AVAILABLE RECORDS:
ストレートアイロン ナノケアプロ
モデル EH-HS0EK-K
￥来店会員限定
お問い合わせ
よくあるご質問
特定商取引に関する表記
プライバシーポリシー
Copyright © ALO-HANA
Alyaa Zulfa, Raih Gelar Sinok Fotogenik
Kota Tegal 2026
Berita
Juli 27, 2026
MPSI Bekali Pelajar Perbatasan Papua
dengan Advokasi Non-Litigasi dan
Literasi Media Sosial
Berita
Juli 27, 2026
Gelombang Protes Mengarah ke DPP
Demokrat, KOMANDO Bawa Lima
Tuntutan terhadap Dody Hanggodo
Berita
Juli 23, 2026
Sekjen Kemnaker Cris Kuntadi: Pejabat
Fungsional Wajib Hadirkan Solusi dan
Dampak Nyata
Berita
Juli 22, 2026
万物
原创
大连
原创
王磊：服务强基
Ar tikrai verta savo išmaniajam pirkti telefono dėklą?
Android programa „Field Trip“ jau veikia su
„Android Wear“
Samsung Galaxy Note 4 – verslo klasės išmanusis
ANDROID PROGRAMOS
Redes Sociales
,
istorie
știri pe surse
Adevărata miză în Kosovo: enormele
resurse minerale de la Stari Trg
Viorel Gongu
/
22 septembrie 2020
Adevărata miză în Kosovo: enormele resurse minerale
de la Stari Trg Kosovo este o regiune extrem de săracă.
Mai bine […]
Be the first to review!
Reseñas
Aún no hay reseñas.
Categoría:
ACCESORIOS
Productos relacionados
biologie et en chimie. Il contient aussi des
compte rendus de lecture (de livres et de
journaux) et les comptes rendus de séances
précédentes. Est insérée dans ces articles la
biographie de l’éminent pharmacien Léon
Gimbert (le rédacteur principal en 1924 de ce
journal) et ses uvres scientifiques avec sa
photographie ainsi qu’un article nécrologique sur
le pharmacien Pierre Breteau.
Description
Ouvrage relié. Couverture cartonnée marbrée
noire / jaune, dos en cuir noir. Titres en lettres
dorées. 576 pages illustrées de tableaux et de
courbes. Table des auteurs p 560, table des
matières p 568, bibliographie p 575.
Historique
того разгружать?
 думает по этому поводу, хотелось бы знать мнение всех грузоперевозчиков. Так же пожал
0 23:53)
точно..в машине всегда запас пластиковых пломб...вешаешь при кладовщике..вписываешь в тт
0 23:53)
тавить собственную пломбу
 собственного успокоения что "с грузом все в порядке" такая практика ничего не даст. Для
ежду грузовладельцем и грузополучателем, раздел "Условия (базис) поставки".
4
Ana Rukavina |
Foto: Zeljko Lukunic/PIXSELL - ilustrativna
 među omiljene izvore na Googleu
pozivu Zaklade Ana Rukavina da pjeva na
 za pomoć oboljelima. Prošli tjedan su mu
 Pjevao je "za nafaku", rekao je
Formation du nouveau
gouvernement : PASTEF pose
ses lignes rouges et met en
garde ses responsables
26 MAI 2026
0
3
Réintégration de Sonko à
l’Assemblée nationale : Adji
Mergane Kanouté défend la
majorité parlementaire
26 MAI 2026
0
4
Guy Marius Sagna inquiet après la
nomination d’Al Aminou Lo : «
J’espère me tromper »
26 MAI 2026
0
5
* * *
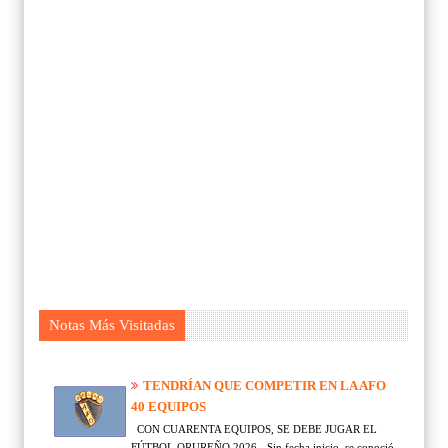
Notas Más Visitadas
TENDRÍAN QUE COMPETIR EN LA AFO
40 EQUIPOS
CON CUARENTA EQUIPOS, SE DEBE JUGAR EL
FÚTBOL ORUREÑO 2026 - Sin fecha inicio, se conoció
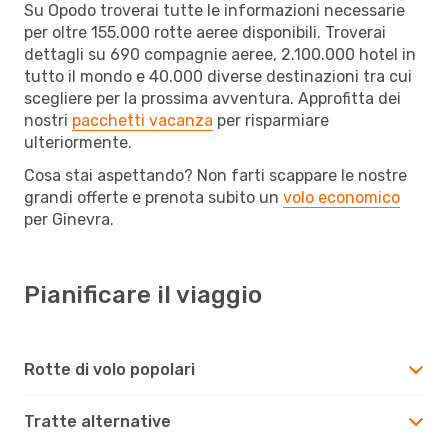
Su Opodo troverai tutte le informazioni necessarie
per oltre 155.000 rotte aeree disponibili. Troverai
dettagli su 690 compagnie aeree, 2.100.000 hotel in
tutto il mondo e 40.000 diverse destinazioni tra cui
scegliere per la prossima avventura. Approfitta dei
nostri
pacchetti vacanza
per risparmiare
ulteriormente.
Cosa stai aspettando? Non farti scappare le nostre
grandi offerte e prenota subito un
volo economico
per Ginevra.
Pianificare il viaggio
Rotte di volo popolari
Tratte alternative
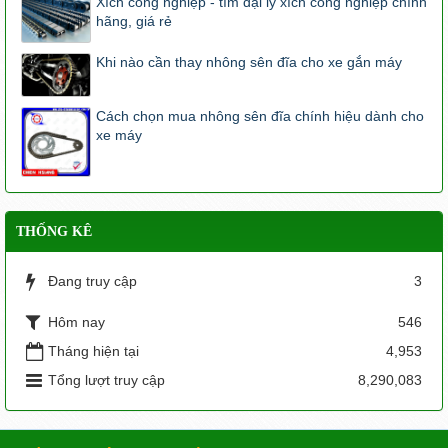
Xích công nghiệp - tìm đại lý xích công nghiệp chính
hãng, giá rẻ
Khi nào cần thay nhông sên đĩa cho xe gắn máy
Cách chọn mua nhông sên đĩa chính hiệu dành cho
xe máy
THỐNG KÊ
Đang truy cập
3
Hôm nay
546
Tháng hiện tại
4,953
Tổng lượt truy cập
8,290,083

WHAT TO DO: Retype exactly the lines of the data above that fall between the line with "Juli 22, 2026" and the line with "Ana Rukavina |", inclusive, and add nothing.

SOLUTION TO THIS PROBLEM:
Juli 22, 2026
万物
原创
大连
原创
王磊：服务强基
Ar tikrai verta savo išmaniajam pirkti telefono dėklą?
Android programa „Field Trip“ jau veikia su
„Android Wear“
Samsung Galaxy Note 4 – verslo klasės išmanusis
ANDROID PROGRAMOS
Redes Sociales
,
istorie
știri pe surse
Adevărata miză în Kosovo: enormele
resurse minerale de la Stari Trg
Viorel Gongu
/
22 septembrie 2020
Adevărata miză în Kosovo: enormele resurse minerale
de la Stari Trg Kosovo este o regiune extrem de săracă.
Mai bine […]
Be the first to review!
Reseñas
Aún no hay reseñas.
Categoría:
ACCESORIOS
Productos relacionados
biologie et en chimie. Il contient aussi des
compte rendus de lecture (de livres et de
journaux) et les comptes rendus de séances
précédentes. Est insérée dans ces articles la
biographie de l’éminent pharmacien Léon
Gimbert (le rédacteur principal en 1924 de ce
journal) et ses uvres scientifiques avec sa
photographie ainsi qu’un article nécrologique sur
le pharmacien Pierre Breteau.
Description
Ouvrage relié. Couverture cartonnée marbrée
noire / jaune, dos en cuir noir. Titres en lettres
dorées. 576 pages illustrées de tableaux et de
courbes. Table des auteurs p 560, table des
matières p 568, bibliographie p 575.
Historique
того разгружать?
 думает по этому поводу, хотелось бы знать мнение всех грузоперевозчиков. Так же пожал
0 23:53)
точно..в машине всегда запас пластиковых пломб...вешаешь при кладовщике..вписываешь в тт
0 23:53)
тавить собственную пломбу
 собственного успокоения что "с грузом все в порядке" такая практика ничего не даст. Для
ежду грузовладельцем и грузополучателем, раздел "Условия (базис) поставки".
4
Ana Rukavina |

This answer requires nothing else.